Exactly how many lines of the data below include the string "starts"? State the number and nothing more.

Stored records

-*-

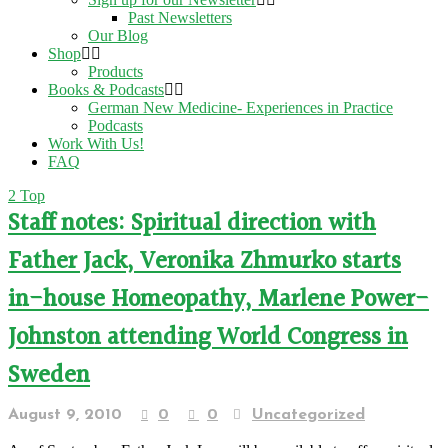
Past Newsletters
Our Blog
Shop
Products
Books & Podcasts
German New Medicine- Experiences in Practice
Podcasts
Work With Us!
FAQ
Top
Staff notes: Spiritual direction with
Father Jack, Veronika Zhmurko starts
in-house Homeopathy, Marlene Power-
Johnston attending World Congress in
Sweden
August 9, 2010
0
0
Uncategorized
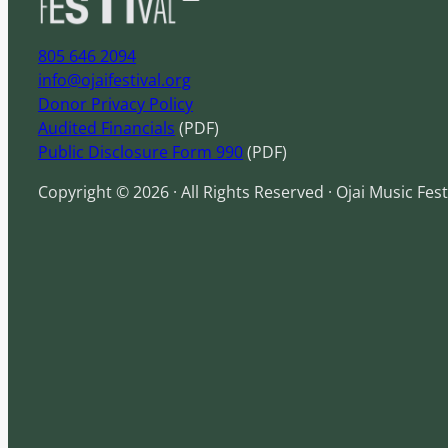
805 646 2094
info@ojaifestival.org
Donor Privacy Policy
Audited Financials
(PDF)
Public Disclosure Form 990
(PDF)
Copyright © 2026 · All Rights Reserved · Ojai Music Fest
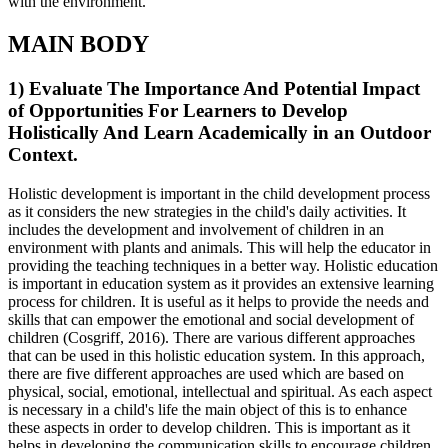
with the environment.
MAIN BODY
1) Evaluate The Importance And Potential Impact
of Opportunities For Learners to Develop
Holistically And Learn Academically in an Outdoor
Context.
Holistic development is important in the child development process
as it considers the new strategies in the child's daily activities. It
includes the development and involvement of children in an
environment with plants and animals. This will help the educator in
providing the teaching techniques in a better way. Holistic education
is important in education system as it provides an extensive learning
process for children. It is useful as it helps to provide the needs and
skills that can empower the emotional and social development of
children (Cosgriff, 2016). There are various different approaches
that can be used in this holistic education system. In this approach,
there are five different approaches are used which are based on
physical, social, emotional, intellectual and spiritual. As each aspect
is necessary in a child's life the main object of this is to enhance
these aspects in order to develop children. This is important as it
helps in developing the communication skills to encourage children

-*-

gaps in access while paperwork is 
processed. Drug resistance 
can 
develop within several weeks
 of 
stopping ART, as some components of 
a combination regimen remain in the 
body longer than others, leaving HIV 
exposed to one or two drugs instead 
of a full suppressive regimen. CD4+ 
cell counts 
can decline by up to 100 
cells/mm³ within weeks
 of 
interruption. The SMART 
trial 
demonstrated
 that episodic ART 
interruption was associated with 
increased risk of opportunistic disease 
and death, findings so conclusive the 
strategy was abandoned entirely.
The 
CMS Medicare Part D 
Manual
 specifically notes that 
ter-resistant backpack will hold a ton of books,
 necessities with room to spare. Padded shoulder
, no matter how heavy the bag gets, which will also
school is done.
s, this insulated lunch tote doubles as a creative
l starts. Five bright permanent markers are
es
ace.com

-*-

- Response to this exercise:
2